[WHAT THIS TASK INVOLVES]: Apart from the pictures, reproduce the data below exactly as it stands.

[DATA FOR THE TASK]:
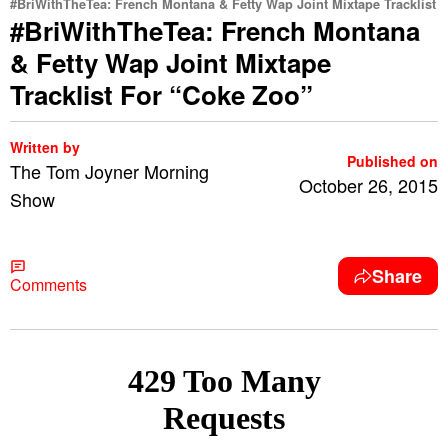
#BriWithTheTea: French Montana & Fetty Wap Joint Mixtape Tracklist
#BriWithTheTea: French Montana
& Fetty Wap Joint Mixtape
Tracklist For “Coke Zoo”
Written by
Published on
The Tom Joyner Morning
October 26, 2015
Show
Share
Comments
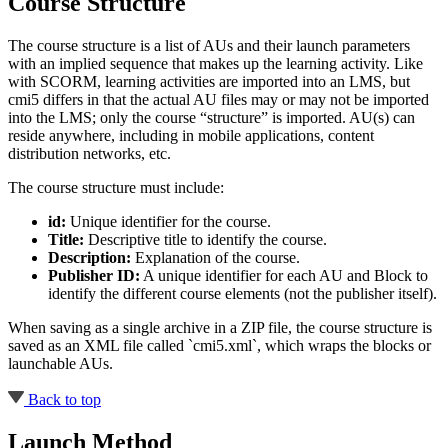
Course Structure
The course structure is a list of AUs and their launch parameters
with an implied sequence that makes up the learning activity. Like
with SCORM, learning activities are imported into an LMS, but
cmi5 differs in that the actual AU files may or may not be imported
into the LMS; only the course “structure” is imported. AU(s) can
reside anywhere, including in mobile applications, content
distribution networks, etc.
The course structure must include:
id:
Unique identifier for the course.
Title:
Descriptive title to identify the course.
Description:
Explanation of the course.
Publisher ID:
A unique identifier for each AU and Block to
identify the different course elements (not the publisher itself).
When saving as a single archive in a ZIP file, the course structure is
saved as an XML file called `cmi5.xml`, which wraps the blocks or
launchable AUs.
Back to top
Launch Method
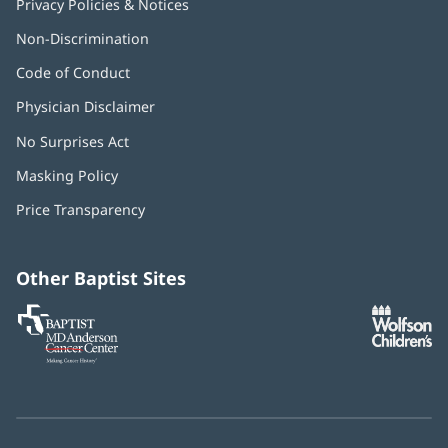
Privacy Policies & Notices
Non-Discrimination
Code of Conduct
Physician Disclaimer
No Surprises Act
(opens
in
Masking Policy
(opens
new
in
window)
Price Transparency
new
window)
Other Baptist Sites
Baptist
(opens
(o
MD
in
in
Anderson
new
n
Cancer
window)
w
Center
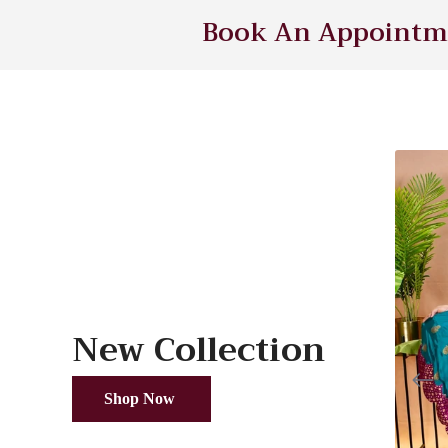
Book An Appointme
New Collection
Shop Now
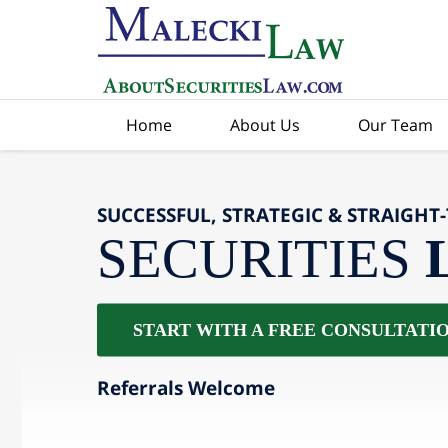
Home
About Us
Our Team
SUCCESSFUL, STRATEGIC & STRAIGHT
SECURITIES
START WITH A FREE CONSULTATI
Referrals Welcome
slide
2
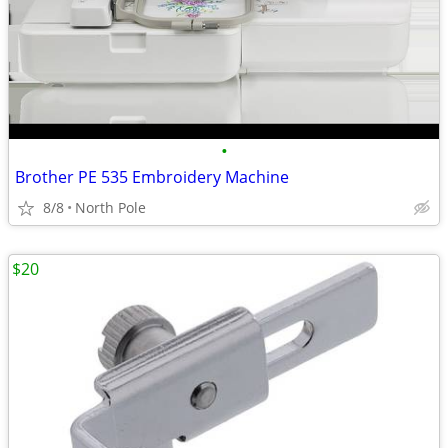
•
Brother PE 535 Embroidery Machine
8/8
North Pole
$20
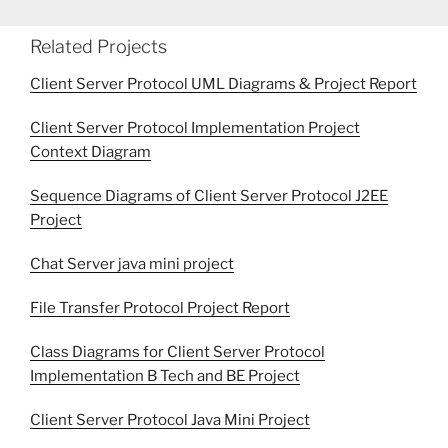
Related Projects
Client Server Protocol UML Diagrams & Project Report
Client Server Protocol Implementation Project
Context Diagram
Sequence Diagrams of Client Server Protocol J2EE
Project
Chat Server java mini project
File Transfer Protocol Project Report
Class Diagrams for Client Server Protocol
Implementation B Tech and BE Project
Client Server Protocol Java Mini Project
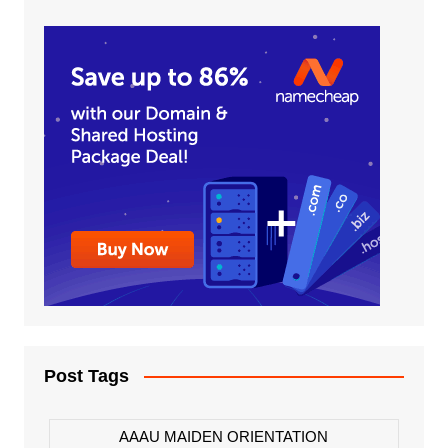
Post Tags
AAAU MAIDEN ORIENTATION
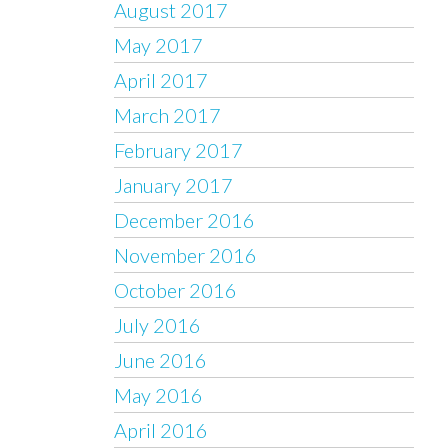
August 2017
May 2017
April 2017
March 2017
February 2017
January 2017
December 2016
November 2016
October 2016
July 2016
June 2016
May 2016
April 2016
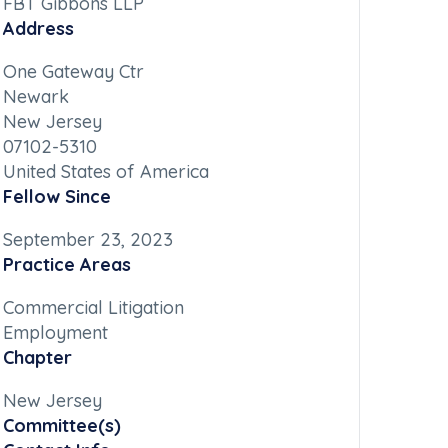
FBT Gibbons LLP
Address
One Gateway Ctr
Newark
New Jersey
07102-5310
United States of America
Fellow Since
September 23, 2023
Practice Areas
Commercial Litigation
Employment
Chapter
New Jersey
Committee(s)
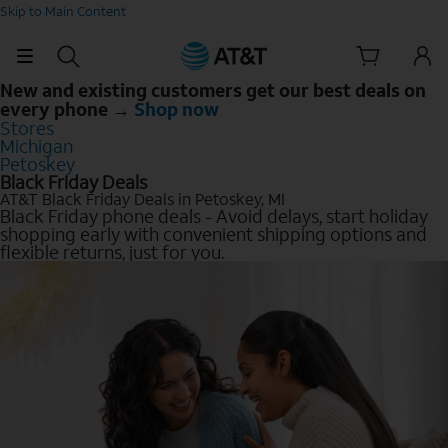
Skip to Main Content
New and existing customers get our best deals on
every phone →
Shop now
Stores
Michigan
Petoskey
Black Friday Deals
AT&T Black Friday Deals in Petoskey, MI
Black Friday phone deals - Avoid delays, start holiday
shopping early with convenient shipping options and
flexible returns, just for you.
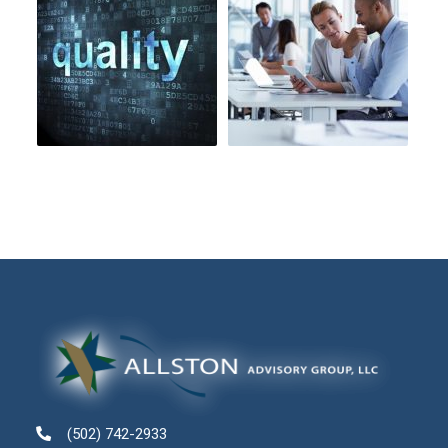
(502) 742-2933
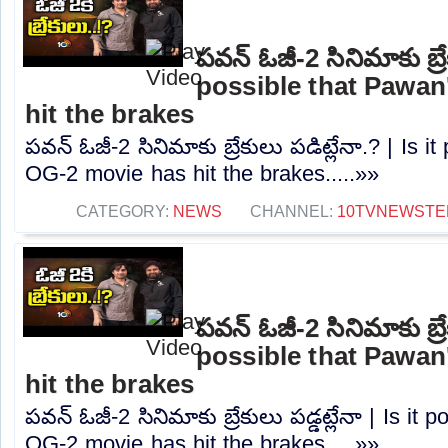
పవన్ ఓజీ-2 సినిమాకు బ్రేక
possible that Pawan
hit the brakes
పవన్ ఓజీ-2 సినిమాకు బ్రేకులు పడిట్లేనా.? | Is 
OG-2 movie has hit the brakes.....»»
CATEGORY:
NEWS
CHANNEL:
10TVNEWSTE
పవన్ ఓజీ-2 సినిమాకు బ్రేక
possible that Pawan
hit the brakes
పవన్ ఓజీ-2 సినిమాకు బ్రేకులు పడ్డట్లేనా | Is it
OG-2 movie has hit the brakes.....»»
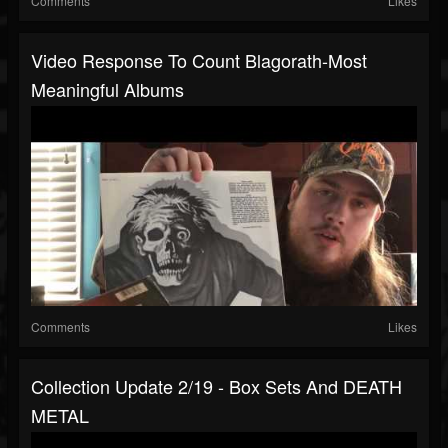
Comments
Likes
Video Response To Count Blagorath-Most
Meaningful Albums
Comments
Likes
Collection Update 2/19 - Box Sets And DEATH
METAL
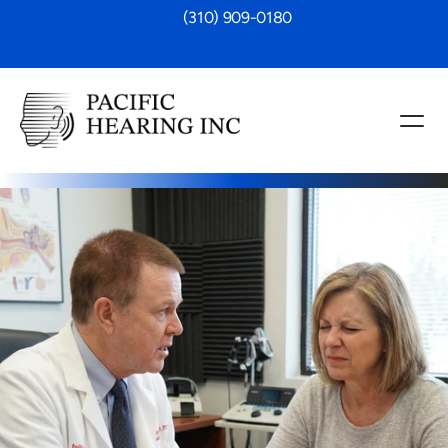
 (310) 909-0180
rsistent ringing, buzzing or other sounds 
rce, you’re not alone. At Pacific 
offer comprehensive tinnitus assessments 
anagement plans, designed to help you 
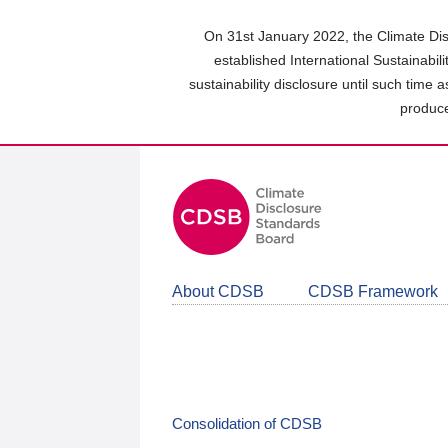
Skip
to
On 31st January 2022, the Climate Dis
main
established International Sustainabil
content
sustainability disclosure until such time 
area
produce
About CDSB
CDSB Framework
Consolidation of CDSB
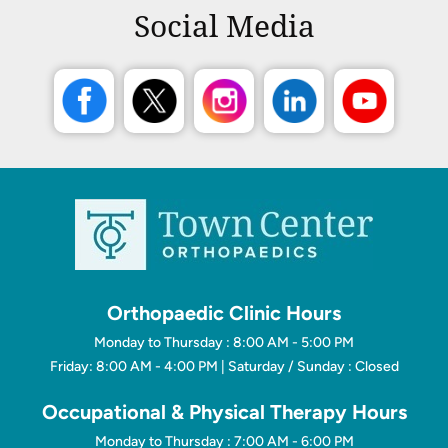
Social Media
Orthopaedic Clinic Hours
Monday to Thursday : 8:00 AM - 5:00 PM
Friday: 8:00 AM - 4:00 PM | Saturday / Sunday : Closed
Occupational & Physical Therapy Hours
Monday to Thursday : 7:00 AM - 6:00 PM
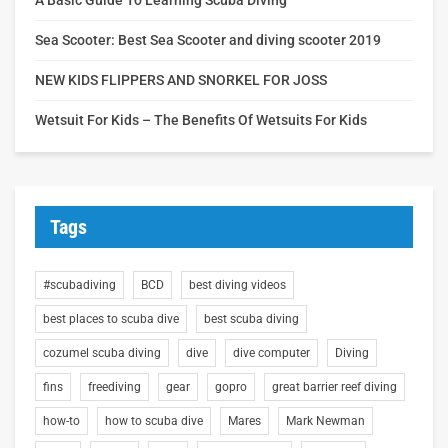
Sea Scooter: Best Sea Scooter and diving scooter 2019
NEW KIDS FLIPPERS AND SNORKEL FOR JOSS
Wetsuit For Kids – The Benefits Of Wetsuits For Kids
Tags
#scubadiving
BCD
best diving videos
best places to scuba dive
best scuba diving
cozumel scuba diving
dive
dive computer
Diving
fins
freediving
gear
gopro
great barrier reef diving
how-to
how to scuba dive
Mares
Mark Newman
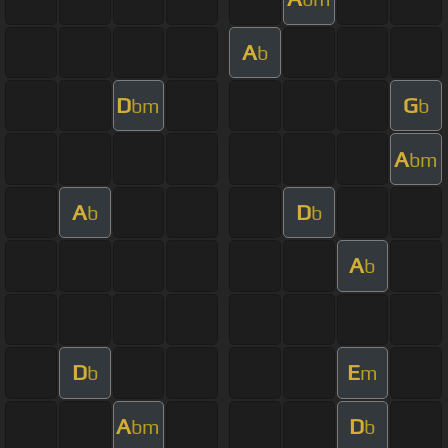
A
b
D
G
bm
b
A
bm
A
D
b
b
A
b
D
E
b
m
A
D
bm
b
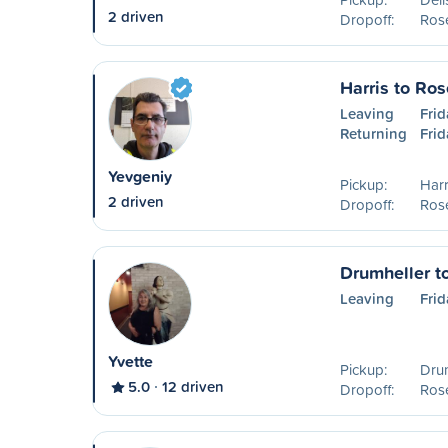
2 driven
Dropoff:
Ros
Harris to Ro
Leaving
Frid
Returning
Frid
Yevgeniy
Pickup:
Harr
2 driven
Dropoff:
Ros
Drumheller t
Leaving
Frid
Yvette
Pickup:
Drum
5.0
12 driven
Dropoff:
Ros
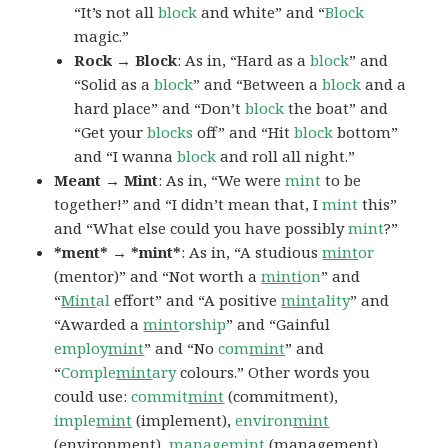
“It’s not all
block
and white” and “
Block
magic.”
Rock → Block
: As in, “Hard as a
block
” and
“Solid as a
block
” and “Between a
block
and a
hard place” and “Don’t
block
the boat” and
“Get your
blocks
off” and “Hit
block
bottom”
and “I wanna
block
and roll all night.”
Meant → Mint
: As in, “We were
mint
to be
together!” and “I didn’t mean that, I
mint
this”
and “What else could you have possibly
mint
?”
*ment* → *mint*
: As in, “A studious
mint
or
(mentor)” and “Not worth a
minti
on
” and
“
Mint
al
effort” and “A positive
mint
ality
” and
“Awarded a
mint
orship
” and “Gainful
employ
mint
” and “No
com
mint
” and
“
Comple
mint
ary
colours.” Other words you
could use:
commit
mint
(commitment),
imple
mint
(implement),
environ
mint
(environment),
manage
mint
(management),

[ANSWER TO THIS EXERCISE]:
#BriWithTheTea: French Montana & Fetty Wap Joint Mixtape Tracklist
#BriWithTheTea: French Montana
& Fetty Wap Joint Mixtape
Tracklist For “Coke Zoo”
Written by
Published on
The Tom Joyner Morning
October 26, 2015
Show
Share
Comments
Course Structure
The course structure is a list of AUs and their launch parameters
with an implied sequence that makes up the learning activity. Like
with SCORM, learning activities are imported into an LMS, but
cmi5 differs in that the actual AU files may or may not be imported
into the LMS; only the course “structure” is imported. AU(s) can
reside anywhere, including in mobile applications, content
distribution networks, etc.
The course structure must include:
id:
Unique identifier for the course.
Title:
Descriptive title to identify the course.
Description:
Explanation of the course.
Publisher ID:
A unique identifier for each AU and Block to
identify the different course elements (not the publisher itself).
When saving as a single archive in a ZIP file, the course structure is
saved as an XML file called `cmi5.xml`, which wraps the blocks or
launchable AUs.
Back to top
Launch Method
Privacy Policies & Notices
Non-Discrimination
Code of Conduct
Physician Disclaimer
No Surprises Act
(opens
in
Masking Policy
(opens
new
in
window)
Price Transparency
new
window)
Other Baptist Sites
Baptist
(opens
(o
MD
in
in
Anderson
new
n
Cancer
window)
w
Center
Book An Appointme
New Collection
Shop Now
Home
About Us
Our Team
SUCCESSFUL, STRATEGIC & STRAIGHT
SECURITIES
START WITH A FREE CONSULTATI
Referrals Welcome
slide
2
•
Brother PE 535 Embroidery Machine
8/8
North Pole
$20
Related Projects
Client Server Protocol UML Diagrams & Project Report
Client Server Protocol Implementation Project
Context Diagram
Sequence Diagrams of Client Server Protocol J2EE
Project
Chat Server java mini project
File Transfer Protocol Project Report
Class Diagrams for Client Server Protocol
Implementation B Tech and BE Project
Client Server Protocol Java Mini Project
Post Tags
AAAU MAIDEN ORIENTATION
August 2017
May 2017
April 2017
March 2017
February 2017
January 2017
December 2016
November 2016
October 2016
July 2016
June 2016
May 2016
April 2016
FBT Gibbons LLP
Address
One Gateway Ctr
Newark
New Jersey
07102-5310
United States of America
Fellow Since
September 23, 2023
Practice Areas
Commercial Litigation
Employment
Chapter
New Jersey
Committee(s)
Skip to Main Content
New and existing customers get our best deals on
every phone →
Shop now
Stores
Michigan
Petoskey
Black Friday Deals
AT&T Black Friday Deals in Petoskey, MI
Black Friday phone deals - Avoid delays, start holiday
shopping early with convenient shipping options and
flexible returns, just for you.
(502) 742-2933
పవన్ ఓజీ-2 సినిమాకు బ్రేక
possible that Pawan
hit the brakes
పవన్ ఓజీ-2 సినిమాకు బ్రేకులు పడిట్లేనా.? | Is 
OG-2 movie has hit the brakes.....»»
CATEGORY:
NEWS
CHANNEL:
10TVNEWSTE
పవన్ ఓజీ-2 సినిమాకు బ్రేక
possible that Pawan
hit the brakes
పవన్ ఓజీ-2 సినిమాకు బ్రేకులు పడ్డట్లేనా | Is it
OG-2 movie has hit the brakes.....»»
Comments
Likes
Video Response To Count Blagorath-Most
Meaningful Albums
Comments
Likes
Collection Update 2/19 - Box Sets And DEATH
METAL
 (310) 909-0180
rsistent ringing, buzzing or other sounds 
rce, you’re not alone. At Pacific 
offer comprehensive tinnitus assessments 
anagement plans, designed to help you 
Skip
to
On 31st January 2022, the Climate Dis
main
established International Sustainabil
content
sustainability disclosure until such time 
area
produce
About CDSB
CDSB Framework
Consolidation of CDSB
Social Media
Orthopaedic Clinic Hours
Monday to Thursday : 8:00 AM - 5:00 PM
Friday: 8:00 AM - 4:00 PM | Saturday / Sunday : Closed
Occupational & Physical Therapy Hours
Monday to Thursday : 7:00 AM - 6:00 PM
Sea Scooter: Best Sea Scooter and diving scooter 2019
NEW KIDS FLIPPERS AND SNORKEL FOR JOSS
Wetsuit For Kids – The Benefits Of Wetsuits For Kids
Tags
#scubadiving
BCD
best diving videos
best places to scuba dive
best scuba diving
cozumel scuba diving
dive
dive computer
Diving
fins
freediving
gear
gopro
great barrier reef diving
how-to
how to scuba dive
Mares
Mark Newman
A
b
D
G
bm
b
A
bm
A
D
b
b
A
b
D
E
b
m
A
D
bm
b
2 driven
Dropoff:
Ros
Harris to Ro
Leaving
Frid
Returning
Frid
Yevgeniy
Pickup:
Harr
2 driven
Dropoff:
Ros
Drumheller t
Leaving
Frid
Yvette
Pickup:
Drum
5.0
12 driven
Dropoff:
Ros
“It’s not all
block
and white” and “
Block
magic.”
Rock → Block
: As in, “Hard as a
block
” and
“Solid as a
block
” and “Between a
block
and a
hard place” and “Don’t
block
the boat” and
“Get your
blocks
off” and “Hit
block
bottom”
and “I wanna
block
and roll all night.”
Meant → Mint
: As in, “We were
mint
to be
together!” and “I didn’t mean that, I
mint
this”
and “What else could you have possibly
mint
?”
*ment* → *mint*
: As in, “A studious
mint
or
(mentor)” and “Not worth a
minti
on
” and
“
Mint
al
effort” and “A positive
mint
ality
” and
“Awarded a
mint
orship
” and “Gainful
employ
mint
” and “No
com
mint
” and
“
Comple
mint
ary
colours.” Other words you
could use:
commit
mint
(commitment),
imple
mint
(implement),
environ
mint
(environment),
manage
mint
(management),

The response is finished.